July 24, 2008
Silverback: guerrilla usability testing
Pretty damned nifty usability-testing app for OS X. With an *awesome* icon. Similar to (and considerably cheaper than) the Windows app Morae.
February 20, 2007
Tantek’s Thoughts: Three Hypotheses of Human Interface Design
Nothing earth-shattering or new, but food for thought.
February 17, 2007
Don Norman’s jnd.org / UI Breakthrough-Command Line Interfaces
Don Norman on search boxes being the command lines of today.
December 18, 2006
Usability in the Movies — Top 10 Bloopers (Jakob Nielsen’s Alertbox)
Uncle Jakob has officially run out of things to write about.
November 13, 2006
shell: revealed - Can’t drag quicklaunch toolbar to top of desktop
I’m playing with Vista on my laptop, and this “improvement” from Microsoft was pissing me off. Thankfully there is a “solution”. One that is a usability nightmare waiting to happen (drag a folder too close to the edge of the screen, and it becomes a toolbar that is hard to work out how to close).
September 20, 2006
Joel on Software: Amazing X-Ray Glasses from Sprint!
Joel rips into the craptacular experience of the new Sprint phone. I bet the PR bod who figured sending free phones to bloggers was a great idea is regretting it.
September 4, 2006
Crazy Egg – visualize your visitors
Track where users are clicking on your webpages so you can slap in advertising/tune your site’s usability (delete as appropriate)
July 13, 2006
flow|state: Insert key safely disarmed in Microsoft Word 2007
Hitting the ‘Insert’ key in Word 2007 will no longer enable the inexplicable document-eating mode. It had never occurred to me just how horrendous a usability experience the Insert key could be.
March 16, 2006
Call Me Fishmeal.: This Post is Microsoft Enhanced (TM)

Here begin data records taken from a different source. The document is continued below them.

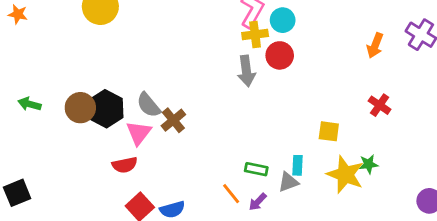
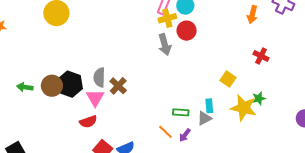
green arrow: (29, 104) -> (25, 87), moved
gray semicircle: (149, 105) -> (99, 77), turned 48
yellow square: (329, 131) -> (228, 79), turned 35

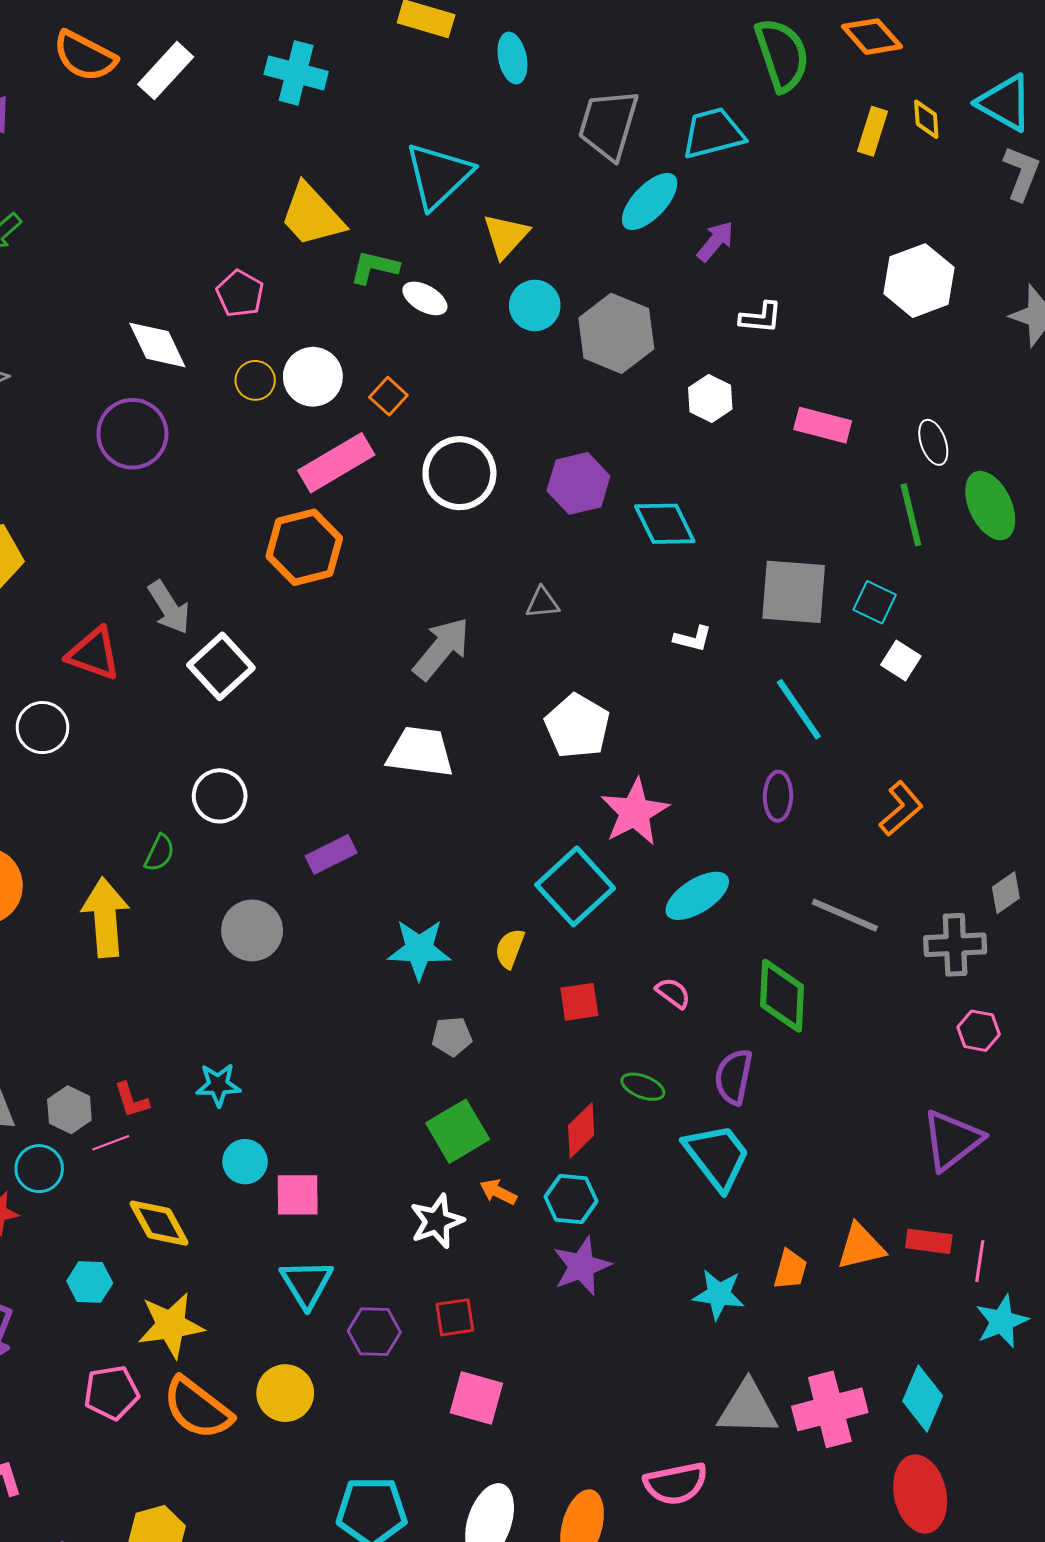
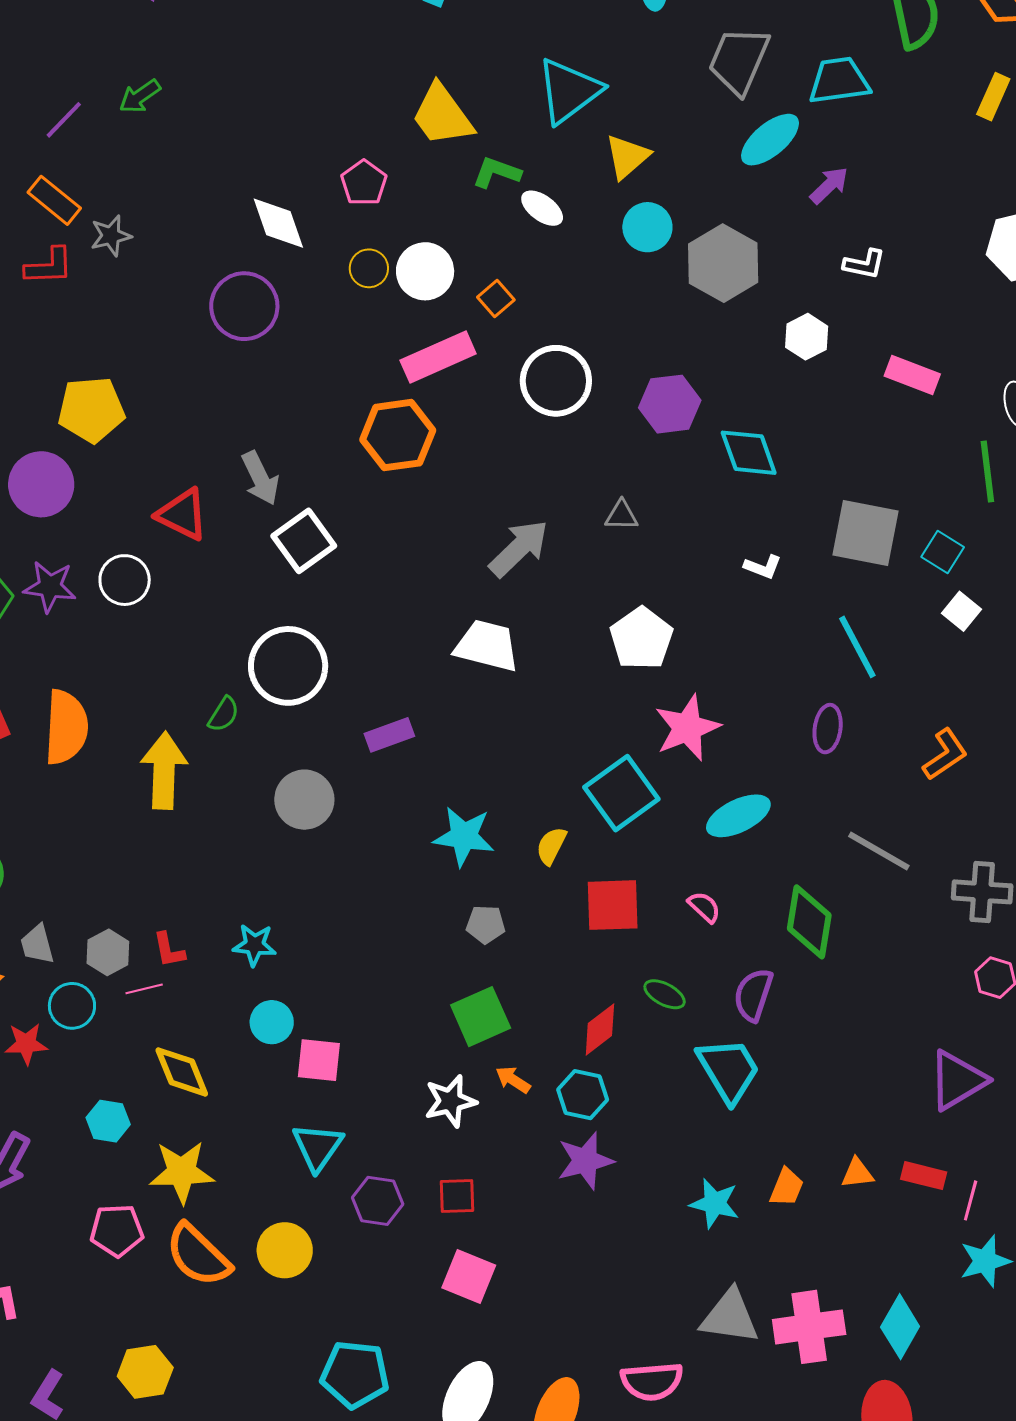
white circle: (220, 796) -> (288, 666), size x1.5
red square: (579, 1002) -> (613, 905), size x1.5
orange triangle: (861, 1247) -> (857, 1173), size x0.7

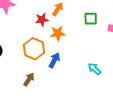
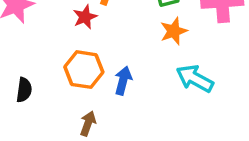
orange star: (58, 33) -> (174, 31), moved
cyan arrow: (95, 69) -> (195, 79), size x1.5

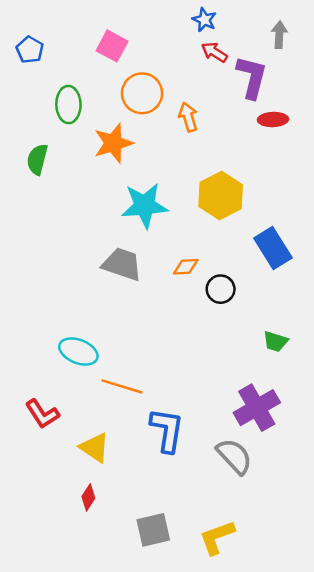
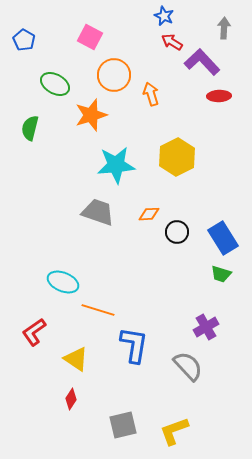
purple L-shape: (252, 77) -> (202, 62), turned -57
green ellipse: (68, 105) -> (55, 84), turned -60
blue rectangle: (273, 248) -> (223, 238), moved
purple cross: (257, 408) -> (206, 327), size x0.7
red L-shape: (42, 414) -> (34, 332), turned 88

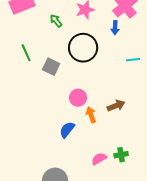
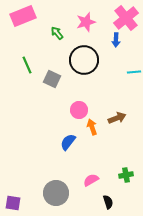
green cross: (121, 155) -> (126, 175), moved
pink semicircle: (99, 159) -> (91, 180), moved

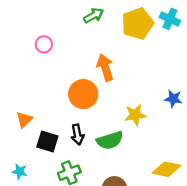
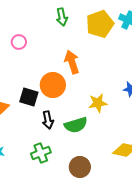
green arrow: (94, 16) -> (62, 17), turned 108
black square: (47, 141) -> (29, 97), moved

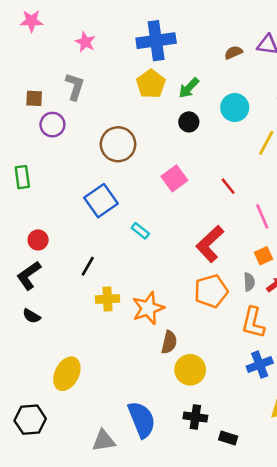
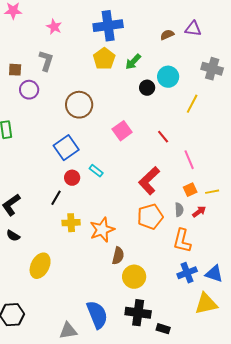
black circle: (189, 122) -> (147, 88), moved
red circle: (38, 240) -> (72, 178), moved
yellow ellipse: (67, 374) -> (40, 266), moved
black cross: (195, 417) -> (138, 313), size x1.4

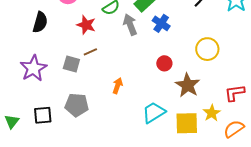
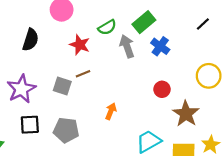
black square: (43, 115) -> (30, 125), moved

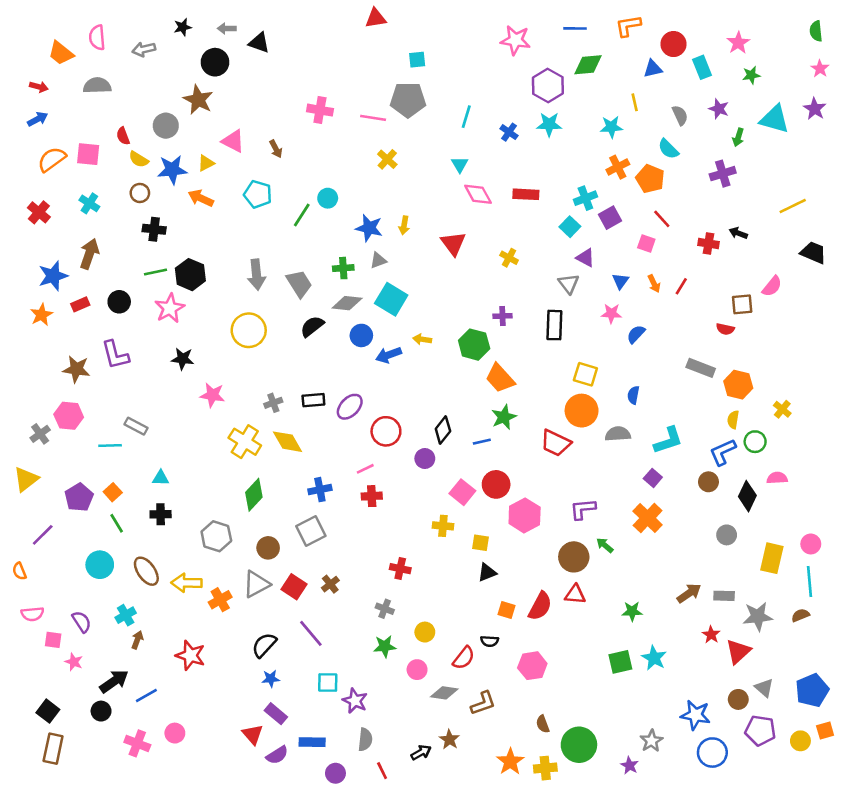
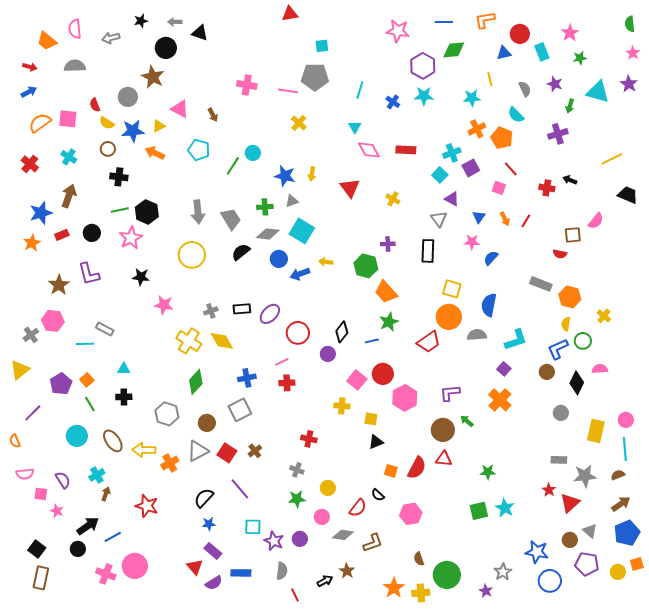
brown star: (76, 369) -> (59, 285), turned 30
blue semicircle: (633, 395) -> (489, 305), size x1.6
red trapezoid: (556, 443) -> (429, 342), turned -60
brown arrow: (689, 593) -> (621, 504), moved
black semicircle: (490, 641) -> (378, 495), turned 40
pink circle: (175, 733) -> (135, 566), size x1.6
purple circle: (335, 773) -> (300, 539), moved

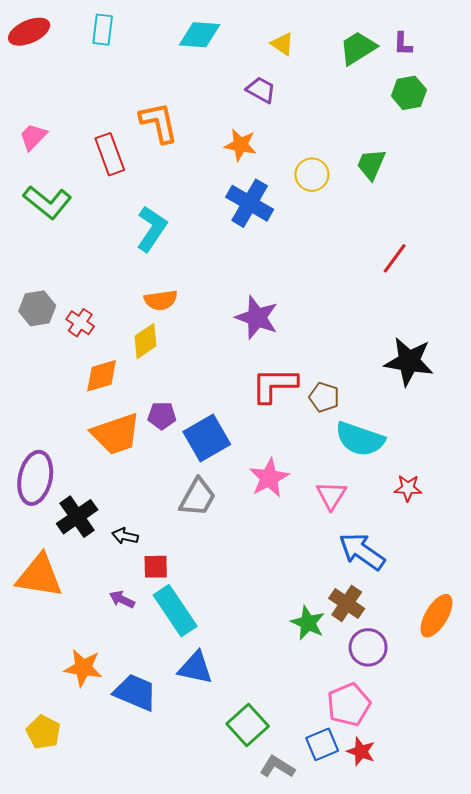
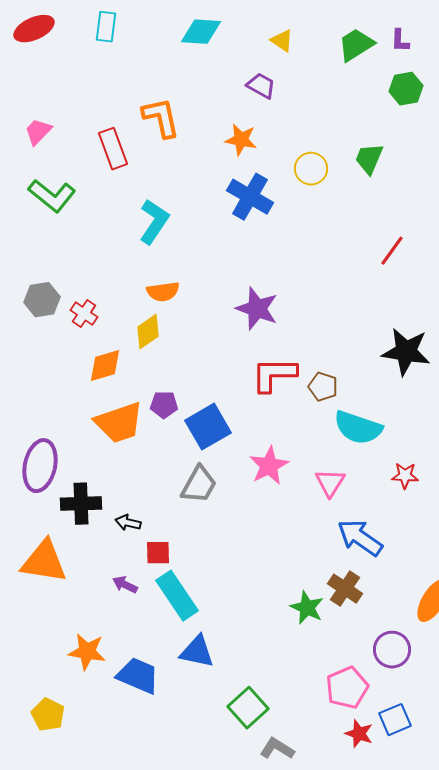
black cross: (77, 517) -> (81, 504), turned 33
purple circle: (368, 647) -> (392, 650), moved
blue square: (322, 744) -> (395, 720), moved

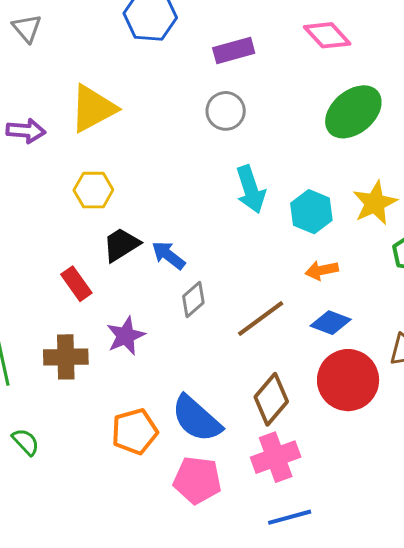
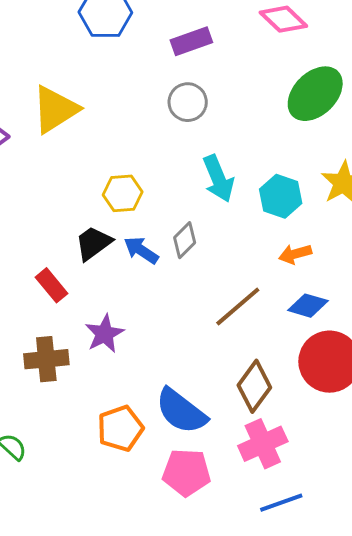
yellow hexagon: (93, 190) -> (123, 193), moved
gray diamond: (193, 299) -> (185, 240), moved

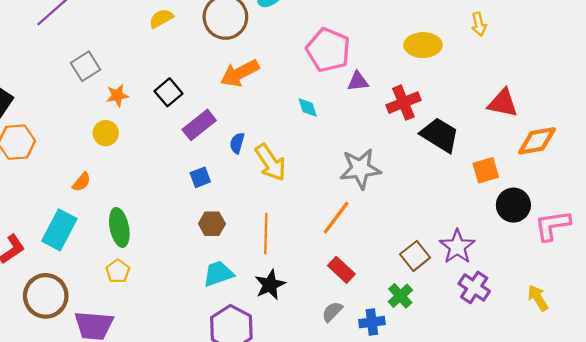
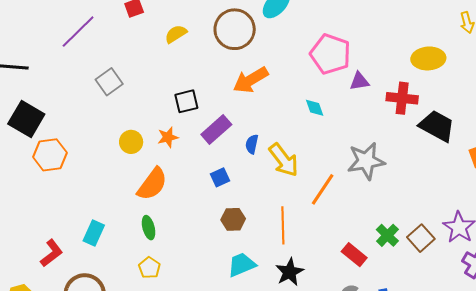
yellow ellipse: (423, 45) -> (428, 58), moved
black square: (168, 92) -> (186, 101), turned 30
orange star: (117, 96) -> (168, 137), moved
red cross: (403, 103) -> (402, 98), turned 32
orange semicircle: (82, 182) -> (152, 184), moved, size x1.8
orange line: (336, 218) -> (323, 189), moved
green ellipse: (119, 227) -> (149, 228), size x0.7
cyan rectangle: (59, 230) -> (94, 233), size x0.7
green cross: (400, 296) -> (387, 235), moved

Awesome post about the brokenness of “MIcrosoft Enhanced” cable company PVRs.
March 9, 2006
Picture This: A New Look For Office
MS unveil their new UI for Office. Curious to see how this works in real life, but the photos look like usability could go either way.
September 15, 2005
Apple breaks the iPod UI a little more
Number of button presses required to see/change the rating of a track on the iPod nano: Three, Four or Five, depending on whether you have Lyrics and Cover Art attached to the track. Hey Apple! Remember “consistency”?